In calmer times, I like to think, a senior, mainstream politician’s ostensible expression of concern for the security of the UK’s Jewish population which at its core contained the antisemitic assumption that all Jews are rich, would have been exposed for its hypocrisy.
But such times are a receding memory. General alarm and media concurrence, rather than reasoned scepticism, met Tory Party chairman James Cleverly’s comment in a Sunday Telegraph interview that Jewish ‘individuals and groups, including entrepreneurs and other business figures’ – people he had known ‘much of my life’ – were planning to leave the country if Labour won the forthcoming General Election.
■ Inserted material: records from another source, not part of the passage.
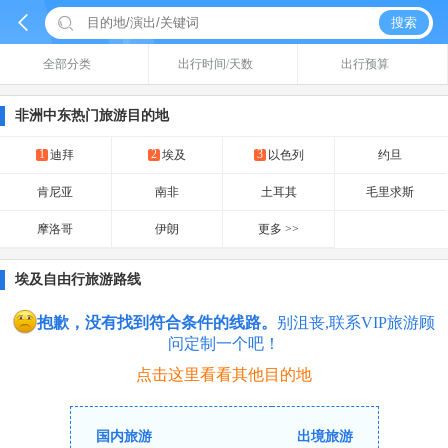


搜索
全部分类
出行时间/天数
出行预算
非洲中东热门旅游目的地
1
2
3
迪拜
埃及
以色列
约旦
肯尼亚
南非
土耳其
毛里求斯
摩洛哥
伊朗
更多 >>
埃及自由行旅游路线
抱歉，没有找到符合条件的线路。
别沮丧,联系VIP旅游顾
问定制一个吧！
点击这里看看其他目的地
国内旅游
出境旅游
The paper’s front page editors didn’t hesitate before turning the people Cleverly knows into an unlimited number in their banner headline: ‘Jews will leave if Corbyn wins’ – a statement that, given the paper’s leading role in fanning the flames of a nasty English nationalism, could easily be read as assuming that those clever rootless cosmopolitans, interested only in turning a profit for themselves, can shift their assets and homes around the globe at will.
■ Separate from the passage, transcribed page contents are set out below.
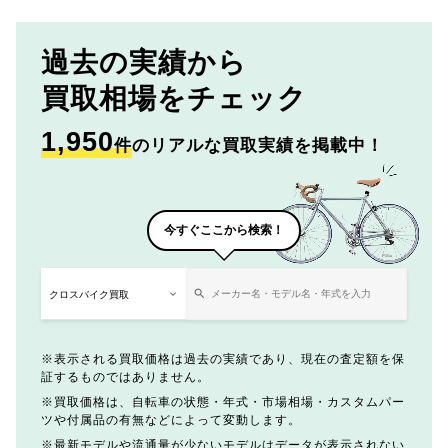
過去の実績から
買取相場をチェック
1,950
件
のリアルな買取実績を掲載中！
今すぐここから検索！
表示される買取価格は過去の実績であり、現在の査定額を保
証するものではありません。
買取価格は、自転車の状態・年式・市場相場・カスタムパー
ツや付属品の有無などによって変動します。
最新モデルや流通量が少ないモデルはデータが表示されない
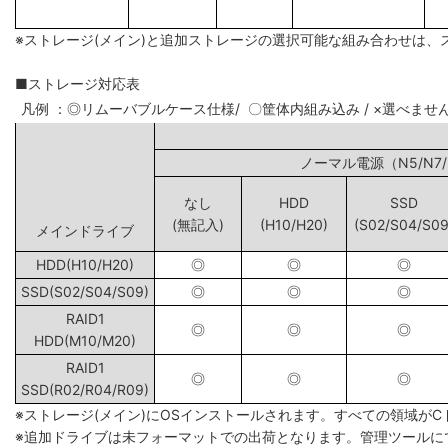
※ストレージ(メイン)と追加ストレージの選択可能な組み合わせは、
■ストレージ対応表
凡例 ：◎リムーバブルケース仕様/ 〇筐体内組み込み / ×選べませ
ノーマル電源（N5
なし
HDD
SSD
(無記入)
(H10/H20)
(S02/S04/S09
メインドライブ
HDD(H10/H20)
◎
◎
◎
SSD(S02/S04/S09)
◎
◎
◎
RAID1
◎
◎
◎
HDD(M10/M20)
RAID1
◎
◎
◎
SSD(R02/R04/R09)
※ストレージ(メイン)にOSインストールされます。すべての領域が
※追加ドライブは未フォーマットでの出荷となります。管理ツールに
The paper’s front page editors didn’t hesitate before turning the people Cleverly knows into an unlimited number in their banner headline: ‘Jews will leave if Corbyn wins’.
Michael Gove then took to social media to urge Jeremy Corbyn and some of his high-profile supporters to condemn a tweet from a user claiming to be a member of Labour and Momentum, saying ‘we can't trust Jews’. Both organisations confirmed that the account ‘Joe Woods #JC4PM’ did not belong to any of their members. Mr Gove was attempting to ‘smear us through association’, Momentum said. It seems that cabinet ministers are licensed to say anything outrageously untrue to smear Jeremy Corbyn and Labour as anti-Semitic, and that Jews are just fodder for the Tory propaganda machine.